No próximo dia 20, o mundo assistirá a uma das mais inequívocas manifestações de vigor da democracia no Ocidente: a transferência de poder do atual presidente dos EUA para o seu sucessor. Trata-se de uma transição particularmente significativa porque há muitos anos não se via um contraste tão marcante entre o presidente que se despede e aquele que assume, sobretudo após uma feroz campanha eleitoral que cindiu o país ao meio e ensejou debates sobre a ética do jornalismo, do marketing político e dos institutos de pesquisa.

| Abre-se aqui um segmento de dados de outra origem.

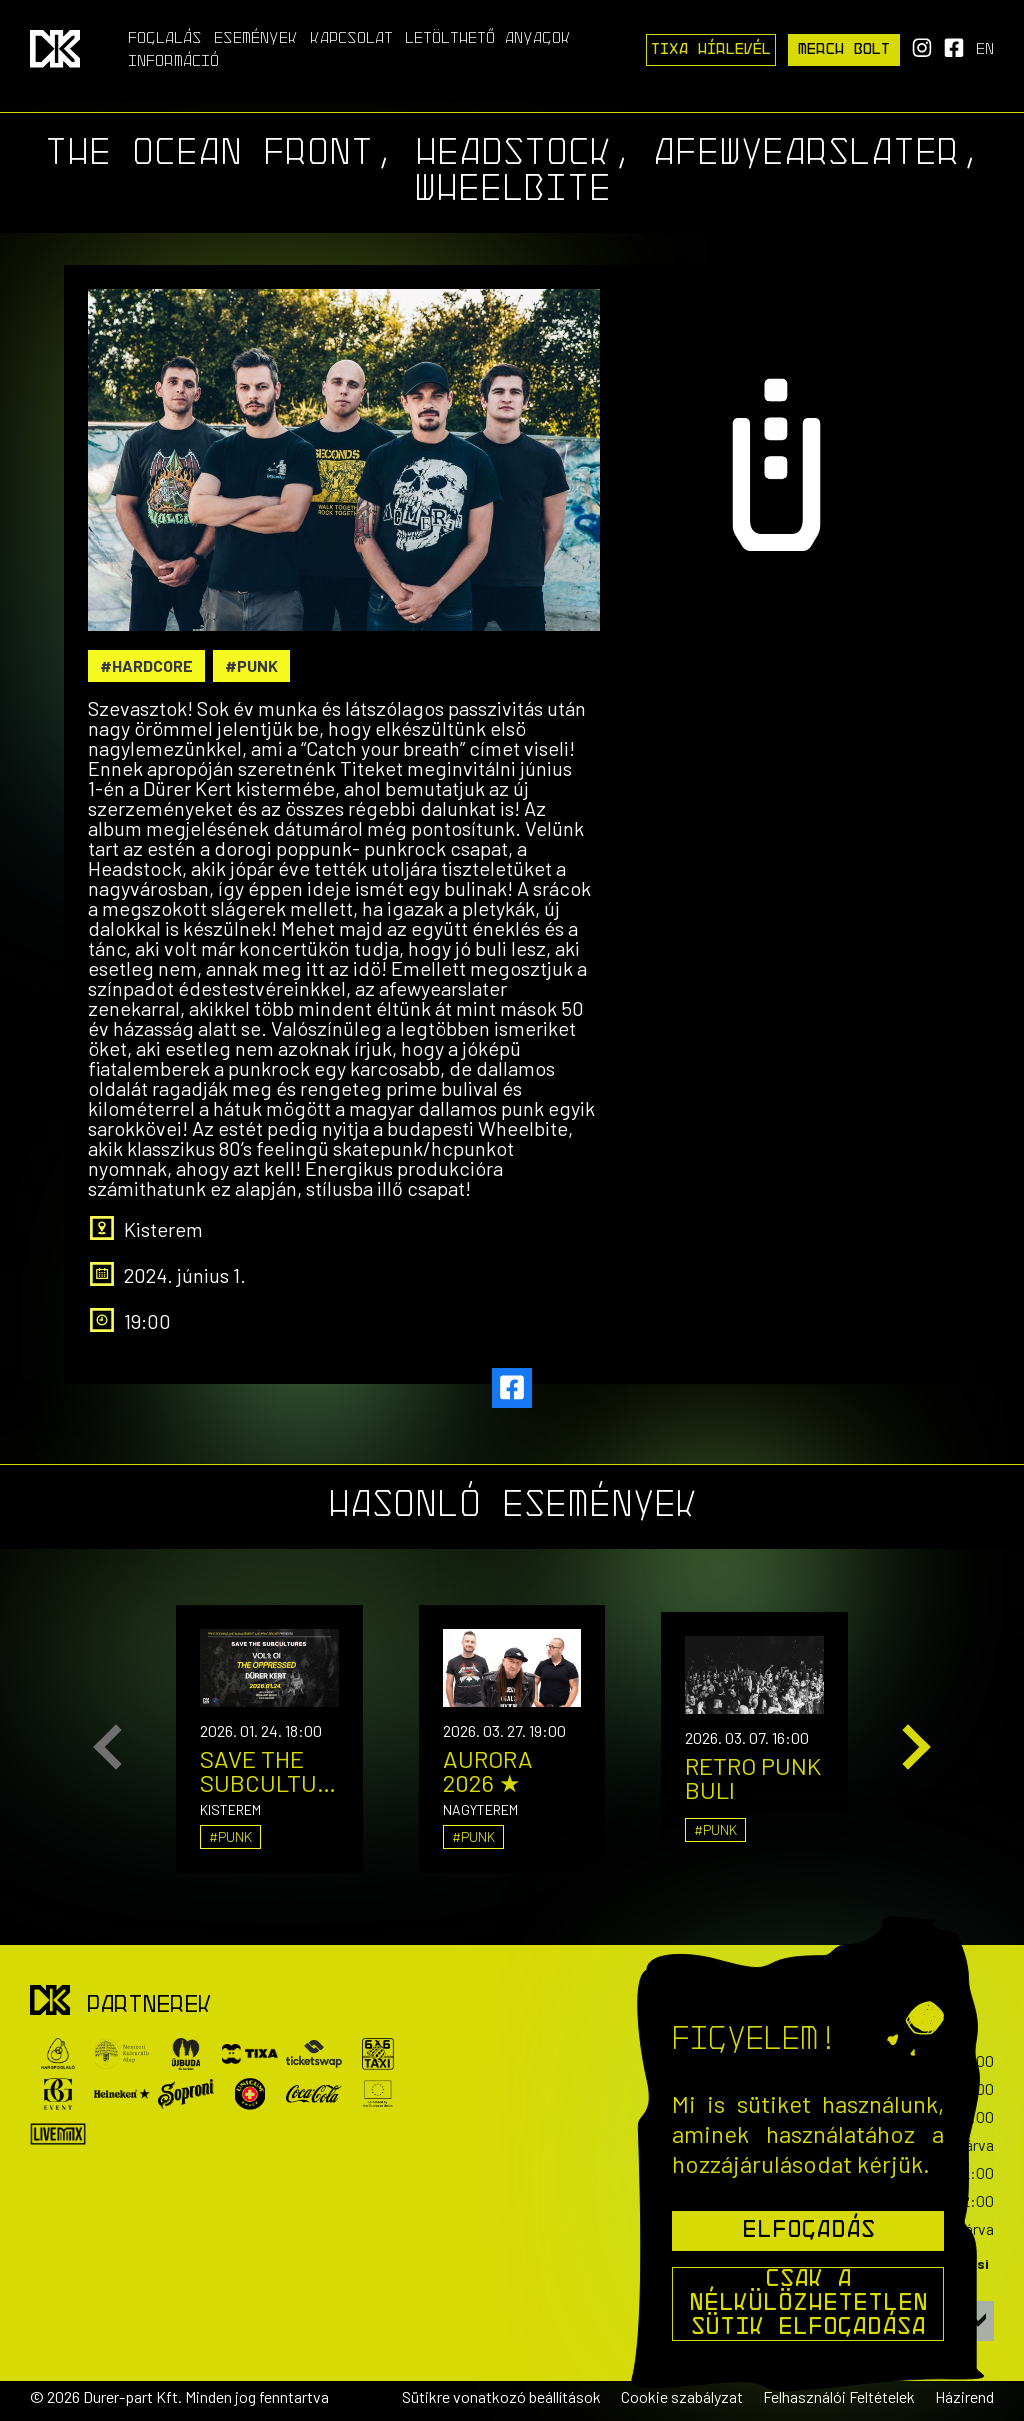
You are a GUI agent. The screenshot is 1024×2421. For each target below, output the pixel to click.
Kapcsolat (351, 39)
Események (256, 39)
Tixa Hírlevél (711, 50)
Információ (173, 62)
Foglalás (165, 39)
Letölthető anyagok (488, 39)
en (985, 50)
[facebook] (512, 1388)
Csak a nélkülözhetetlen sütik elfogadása (808, 2304)
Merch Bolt (844, 50)
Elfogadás (808, 2231)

Barack Obama deixa a Casa Branca após dois mandatos exercidos em um período histórico bastante desafiador. Ao assumir a presidência em 2009, Obama encontrou o país imerso na mais dramática crise econômica desde a década de 1930. A recuperação econômica já seria uma missão dura o bastante para um presidente com respaldo parlamentar. Com Obama na Casa Branca, a tarefa adquiriu contornos dramáticos, dada a vigorosa determinação dos republicanos de dificultar a adoção de medidas propostas pelo governo.
Em geral, o democrata teve de lidar com a forte resistência do Congresso – majoritariamente republicano – à implementação de sua agenda de campanha. Uma das principais marcas adotadas por sua administração, a universalização do sistema público de saúde – conhecida como Obamacare – é o exemplo mais conhecido dessa queda de braço.
Na política externa, Obama recebeu uma pesada herança de seu antecessor, George W. Bush, representada pelo recrudescimento dos conflitos no Oriente Médio, as guerras no Iraque e no Afeganistão, o desenvolvimento do programa nuclear iraniano, além das problemáticas relações com a China e a Rússia. A saída precoce do Iraque e os erros estratégicos cometidos na guerra civil da Síria – que propiciaram, entre outros desastres, a ascensão do Estado Islâmico – podem ser apontados como os maiores equívocos da política externa de Obama.
Primeiro presidente negro da história dos EUA, Barack Obama também precisou lidar com tensões raciais que parecem jamais ter sido superadas no país. Obama encarnou a esperança de cidadãos americanos e estrangeiros – dada a extensão da área de influência dos EUA – em um ambiente tensionado política e economicamente. Carismático, hábil orador, Obama representou o auspício de uma nova era de diversidade, tolerância, diminuição das desigualdades socioeconômicas e distensão de renitentes conflitos sociais.
Obama conseguiu expressivas realizações em oito anos de poder, sobretudo para um presidente que governou com uma oposição bastante atuante. Entrega a seu sucessor um país melhor do que aquele que recebeu. Em 2009, a taxa de desemprego nos EUA beirava os dois dígitos. Hoje, apenas 4,7% dos americanos estão desempregados. Há oito anos, o PIB do país era de US$ 14,4 trilhões. Donald Trump administrará uma economia de US$ 17,7 trilhões, segundo a projeção do Federal Reserve (Fed) para o resultado de 2016.
Há oito anos, vivia-se um momento de esperança com a ascensão política de um jovem brilhante e carismático, visto como a pessoa certa à frente da maior nação do planeta. Acreditava-se que temperança, inteligência e capacidade de articulação eram os atributos mais esperados de um líder às voltas com os complexos desafios de um mundo em ebulição. Àqueles sentimentos, hoje, contrasta a apreensão diante do tom que Donald Trump promete dar a seu mandato. O comportamento do republicano ao longo da campanha eleitoral, sua agenda beligerante e isolacionista, além dos disparates que propala sem freios, não são dados alvissareiros.
Em seu discurso de despedida, Barack Obama fez uma vigorosa defesa da democracia, da igualdade e da tolerância. Mais do que um mero discurso em tom de partida, suas palavras devem ser recebidas pelo chamado Ocidente como um importante recado àqueles que têm o poder e a responsabilidade de preservar o mundo livre tal como é chamado. Este terá sido o seu maior legado.